La cruzada anti-corrupción en marcha, refrendada muy mediática, casi peliculescamente por la Embajada de Estados Unidos, tenía como objetivo limpiar un poco la cara de impresentables (las mafias enquistadas en el aparato de Estado), preparando condiciones para la implementación de la «Alianza para la prosperidad», un plan de recolonización del área centroamericana para blindarla en varios sentidos: para frenar su perfil de exportadora de indocumentados hacia suelo estadounidense, para frenar su perfil de principal bodega y ruta de tránsito de buena parte de la droga que llega al territorio del norte, y para asegurar la región como intocable traspatio de la gran potencia en la lucha hegemónica contra los nuevos retos mundiales dados por China y Rusia.

En síntesis: se preparó todo, al modo de las «democrática y cívicas» revoluciones de colores donde la estrategia de Washington ya funcionó exitosamente (en algunos países de Europa del Este, o en la Primavera Árabe), para sacar un gobierno mal visto y molesto para el proyecto regional de la Casa Blanca. Las movilizaciones sabatinas, que tenían mucho de «fiesta» y no tanto de movimiento político como las protestas campesinas y de trabajadores existentes con anterioridad, podrían haber avanzado hacia una radicalización de la lucha popular. Pero, de momento al menos, las condiciones no estuvieron dadas. Si se quiere creer que fueron ellas las que lograron sacar a Baldetti y a Pérez Molina, se está analizando muy parcialmente la situación: fueron parte -imprescindible- del montaje necesario, pero el proyecto de roll back (reversión) del binomio del Ejecutivo guatemalteco ya estaba escrito desde hacía un año atrás.

2. Elecciones: más de lo mismo

De todos modos, si bien la agenda estaba trazada, como pasa en los procesos políticos, o humanos en general, no todo se puede predecir/manipular.
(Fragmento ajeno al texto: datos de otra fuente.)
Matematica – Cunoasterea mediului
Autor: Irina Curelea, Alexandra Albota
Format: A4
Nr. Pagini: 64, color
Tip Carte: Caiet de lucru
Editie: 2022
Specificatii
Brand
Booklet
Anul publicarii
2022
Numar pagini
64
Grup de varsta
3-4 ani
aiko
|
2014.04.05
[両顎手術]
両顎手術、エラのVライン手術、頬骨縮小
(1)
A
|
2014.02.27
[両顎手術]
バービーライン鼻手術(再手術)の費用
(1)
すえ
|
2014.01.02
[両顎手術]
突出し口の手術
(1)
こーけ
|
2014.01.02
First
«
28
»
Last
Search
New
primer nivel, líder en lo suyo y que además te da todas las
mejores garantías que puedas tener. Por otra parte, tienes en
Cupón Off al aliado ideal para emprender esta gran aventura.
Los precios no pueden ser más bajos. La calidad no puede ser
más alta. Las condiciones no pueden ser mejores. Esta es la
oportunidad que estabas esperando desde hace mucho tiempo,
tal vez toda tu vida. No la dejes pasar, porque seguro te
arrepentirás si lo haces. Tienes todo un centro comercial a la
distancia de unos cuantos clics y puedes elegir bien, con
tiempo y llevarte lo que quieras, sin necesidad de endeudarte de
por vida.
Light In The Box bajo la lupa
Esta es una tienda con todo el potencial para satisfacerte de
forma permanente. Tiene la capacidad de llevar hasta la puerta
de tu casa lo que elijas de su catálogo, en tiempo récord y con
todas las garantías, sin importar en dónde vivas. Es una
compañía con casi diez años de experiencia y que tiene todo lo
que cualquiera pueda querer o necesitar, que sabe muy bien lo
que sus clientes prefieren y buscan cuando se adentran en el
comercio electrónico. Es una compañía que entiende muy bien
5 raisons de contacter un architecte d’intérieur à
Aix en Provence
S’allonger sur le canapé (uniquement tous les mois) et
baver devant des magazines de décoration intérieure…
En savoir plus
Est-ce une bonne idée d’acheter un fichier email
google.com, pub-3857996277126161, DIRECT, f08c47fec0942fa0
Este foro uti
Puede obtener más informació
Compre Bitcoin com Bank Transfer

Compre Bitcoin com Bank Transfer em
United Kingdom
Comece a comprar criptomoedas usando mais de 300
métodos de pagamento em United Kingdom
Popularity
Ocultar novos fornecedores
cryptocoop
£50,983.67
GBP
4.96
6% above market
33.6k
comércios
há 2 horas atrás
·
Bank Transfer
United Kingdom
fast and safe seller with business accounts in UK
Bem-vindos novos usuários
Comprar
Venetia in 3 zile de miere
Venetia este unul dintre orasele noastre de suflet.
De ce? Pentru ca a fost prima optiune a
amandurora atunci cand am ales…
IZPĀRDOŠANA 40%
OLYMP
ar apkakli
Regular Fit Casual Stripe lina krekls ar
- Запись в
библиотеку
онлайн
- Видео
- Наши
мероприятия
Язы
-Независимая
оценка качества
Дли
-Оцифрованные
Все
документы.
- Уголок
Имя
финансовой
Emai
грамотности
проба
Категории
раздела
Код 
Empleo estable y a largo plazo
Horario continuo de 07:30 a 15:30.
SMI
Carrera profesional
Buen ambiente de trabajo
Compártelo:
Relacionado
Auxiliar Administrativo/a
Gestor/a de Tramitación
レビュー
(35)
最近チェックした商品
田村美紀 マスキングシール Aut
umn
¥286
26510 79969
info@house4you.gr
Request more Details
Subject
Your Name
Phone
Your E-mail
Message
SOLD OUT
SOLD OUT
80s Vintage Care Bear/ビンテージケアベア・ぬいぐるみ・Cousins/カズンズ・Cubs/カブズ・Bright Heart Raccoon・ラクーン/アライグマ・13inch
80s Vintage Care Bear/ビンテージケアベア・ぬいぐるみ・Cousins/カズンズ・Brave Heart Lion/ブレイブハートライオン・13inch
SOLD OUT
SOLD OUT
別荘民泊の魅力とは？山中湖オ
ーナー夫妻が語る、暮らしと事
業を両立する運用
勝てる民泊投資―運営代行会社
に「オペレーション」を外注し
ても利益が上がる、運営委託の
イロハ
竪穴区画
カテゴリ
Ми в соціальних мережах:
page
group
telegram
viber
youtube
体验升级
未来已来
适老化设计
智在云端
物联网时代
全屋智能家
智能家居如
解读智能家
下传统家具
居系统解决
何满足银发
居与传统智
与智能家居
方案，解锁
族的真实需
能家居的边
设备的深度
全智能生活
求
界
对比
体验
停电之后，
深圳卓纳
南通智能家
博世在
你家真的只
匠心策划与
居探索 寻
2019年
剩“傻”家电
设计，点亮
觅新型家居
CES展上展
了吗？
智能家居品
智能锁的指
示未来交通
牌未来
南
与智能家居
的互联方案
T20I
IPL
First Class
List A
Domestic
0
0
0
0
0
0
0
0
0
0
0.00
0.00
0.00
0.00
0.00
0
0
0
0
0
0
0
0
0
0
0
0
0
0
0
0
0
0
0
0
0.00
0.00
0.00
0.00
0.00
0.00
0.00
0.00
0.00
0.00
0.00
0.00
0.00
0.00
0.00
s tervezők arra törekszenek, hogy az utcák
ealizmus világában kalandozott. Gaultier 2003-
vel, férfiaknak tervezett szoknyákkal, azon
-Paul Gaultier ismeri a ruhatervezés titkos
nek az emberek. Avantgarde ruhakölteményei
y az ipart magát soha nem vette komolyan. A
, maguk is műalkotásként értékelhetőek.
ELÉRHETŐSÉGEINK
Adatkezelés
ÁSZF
El proyecto apuntaba a sacar «malos de la película» dejando todo lo demás intacto. Tal como dijo el ahora ex presidente, Otto Pérez Molina en algunas declaraciones cuando ya estaba ligado a proceso judicial: «Si hay una Línea-1 [funcionarios de gobierno corruptos], también hay una Línea-2 [empresarios corruptores]«. Ese es el núcleo del asunto.

La CICIG en alguna ocasión «amenazó» con dar a conocer los nombres de esos corruptores, pero eso no sucedió, y fuera de un empresario maquilero de origen oriental, de poca monta en términos políticos y mediáticos, nadie de esta Línea-2 fue detenido, ni siquiera mencionado, y muy probablemente el montaje acabe con el sacrificio de estos, por ahora, «malos de la película». Otto Pérez Molina, hombre funcional al sistema (al empresariado guatemalteco y a la geoestrategia estadounidense cuando fue fundamental actor de la guerra contrainsurgente -el Comandante Tito Arias-), cae ahora preso, junto con su amante y ex vicepresidenta. ¿Se repite lo de Arnoldo Noriega en Panamá? ¿Juego bien calculado, con unos meses en prisión y luego disfrute de los millones embolsados?

De momento su encarcelamiento -junto con el de Roxana Baldetti- tiene ribetes de culebrón del peor gusto. De hecho, sirvió para terminar con el clima de movilización que existía hasta antes de las elecciones, y para hacer que las mismas se lleven a cabo dentro de la «normalidad» esperada.

El sistema se sabe defender y retroalimentar. Si en algún momento pareció que la protesta popular se podía ir de las manos al proyecto de derecha de «limpieza de cara» y encarcelamiento de un par de símbolos, la llegada de las elecciones (cuestionadas, realizadas bajo las mismas condiciones que se ponían en cuestión por amañadas e ilegítimas) desactivó todo ese calor cívico, esa sana rebeldía que iba creciendo. Las elecciones se hicieron, y la preconizada «fiesta democrática» llenó una vez más el espacio mediático.

La democracia, en tanto «gobierno del pueblo, gobierno de todos», difícilmente existe en algunos puntos del globo. Lo que sí está absolutamente claro es que estas formaciones que se presentan como «la democracia» y que se dan en los países pobres y dependientes del Sur del mundo, son una farsa. Según puede constatarse empíricamente, en Guatemala hace ya tres décadas que «el pueblo» manda, que «el pueblo elige» a sus representantes a través del acto eleccionario. ¿Es eso la democracia?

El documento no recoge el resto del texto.